"You know what I tell them, ‘Go to hell.’ I’m going to tell my story," Brazile said, ahead of the release of her new book on the 2016 election, “Hacks: The Inside Story Of The Break-Ins And Breakdowns That Put Donald Trump In The White House.”
“I didn’t want to have a plan B. Plan A was great for me," the former Democratic chair said. "I supported Hillary and I wanted her to win, but we were under pressure.”
As DNC chair, Brazile did not have the power to replace the nominee on her own, but she could have initiated the process.
Brazile had taken over as chair of the DNC during the Democratic National Convention in July 2016, following the resignation of Rep. Debbie Wasserman Schultz, D-Fla., amid fallout from WikiLeaks emails that appeared to show favoritism by DNC officials toward Clinton over her primary opponent Sen. Bernie Sanders.
“This is something you play out in your mind,” Brazile told Stephanopoulos on "This Week." “The bottom line is [Clinton] resumed campaigning.
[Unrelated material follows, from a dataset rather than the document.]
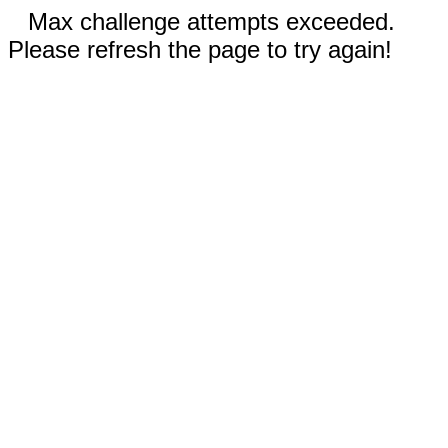
Max challenge attempts exceeded.
Please refresh the page to try again!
I went on TV to say that the campaign was back on track.”
Top Clinton staffers wrote an open letter responding to Brazile, saying they were “shocked” to learn the former DNC chair considered replacing Clinton.
“It is particularly troubling and puzzling that [Brazile] would seemingly buy into false Russian-fueled propaganda, spread by both the Russians and our opponent, about our candidate’s health,” former Hillary for America staffers wrote in the letter published Saturday night.
Stephanopoulos said some "passionate Democrats" feel betrayed by Brazile's account. "Any regrets?" he asked.
"Do I regret taking on a job the second time in my life as chair of the party, cleaning up everyone's mess, taking all of the incoming, being unable to spend funds that I raised?" Brazile said. "Do I regret being ... hacked by the Russians?"